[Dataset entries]
◇ ◇ ◇ ◇
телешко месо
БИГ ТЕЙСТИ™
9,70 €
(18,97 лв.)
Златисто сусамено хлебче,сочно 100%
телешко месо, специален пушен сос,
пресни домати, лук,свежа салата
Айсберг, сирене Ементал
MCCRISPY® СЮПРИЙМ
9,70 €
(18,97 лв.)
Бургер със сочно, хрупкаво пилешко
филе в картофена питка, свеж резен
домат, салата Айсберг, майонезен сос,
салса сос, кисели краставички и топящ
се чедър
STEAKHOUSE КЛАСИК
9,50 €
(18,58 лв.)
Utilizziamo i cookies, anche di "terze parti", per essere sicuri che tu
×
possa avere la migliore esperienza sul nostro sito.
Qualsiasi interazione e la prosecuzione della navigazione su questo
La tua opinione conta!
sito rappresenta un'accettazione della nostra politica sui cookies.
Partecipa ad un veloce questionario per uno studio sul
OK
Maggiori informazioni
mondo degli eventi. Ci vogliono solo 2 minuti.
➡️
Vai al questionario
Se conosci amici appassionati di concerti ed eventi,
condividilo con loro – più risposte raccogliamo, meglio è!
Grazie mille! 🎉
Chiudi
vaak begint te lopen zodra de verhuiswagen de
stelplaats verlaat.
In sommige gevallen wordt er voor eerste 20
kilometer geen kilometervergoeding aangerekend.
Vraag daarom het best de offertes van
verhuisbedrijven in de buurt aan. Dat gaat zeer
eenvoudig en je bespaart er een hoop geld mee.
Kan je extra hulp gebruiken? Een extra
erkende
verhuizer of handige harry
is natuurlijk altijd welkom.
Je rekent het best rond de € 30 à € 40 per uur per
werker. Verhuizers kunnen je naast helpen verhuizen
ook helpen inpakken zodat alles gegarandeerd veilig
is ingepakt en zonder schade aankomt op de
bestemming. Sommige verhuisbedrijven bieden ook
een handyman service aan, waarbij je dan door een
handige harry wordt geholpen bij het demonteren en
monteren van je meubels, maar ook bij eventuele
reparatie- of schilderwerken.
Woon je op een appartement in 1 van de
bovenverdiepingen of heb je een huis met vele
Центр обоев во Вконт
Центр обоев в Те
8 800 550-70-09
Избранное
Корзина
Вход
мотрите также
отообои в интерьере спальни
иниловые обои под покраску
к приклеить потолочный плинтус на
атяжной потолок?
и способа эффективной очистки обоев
◇ ◇ ◇ ◇
=== Exercise ===
Give back exactly the lines above starting at the line where "Qualsiasi interazione e" appears and ending at the line where "ook helpen inpakken" appears, both included, with no other lines.

=== Response ===
Qualsiasi interazione e la prosecuzione della navigazione su questo
La tua opinione conta!
sito rappresenta un'accettazione della nostra politica sui cookies.
Partecipa ad un veloce questionario per uno studio sul
OK
Maggiori informazioni
mondo degli eventi. Ci vogliono solo 2 minuti.
➡️
Vai al questionario
Se conosci amici appassionati di concerti ed eventi,
condividilo con loro – più risposte raccogliamo, meglio è!
Grazie mille! 🎉
Chiudi
vaak begint te lopen zodra de verhuiswagen de
stelplaats verlaat.
In sommige gevallen wordt er voor eerste 20
kilometer geen kilometervergoeding aangerekend.
Vraag daarom het best de offertes van
verhuisbedrijven in de buurt aan. Dat gaat zeer
eenvoudig en je bespaart er een hoop geld mee.
Kan je extra hulp gebruiken? Een extra
erkende
verhuizer of handige harry
is natuurlijk altijd welkom.
Je rekent het best rond de € 30 à € 40 per uur per
werker. Verhuizers kunnen je naast helpen verhuizen
ook helpen inpakken zodat alles gegarandeerd veilig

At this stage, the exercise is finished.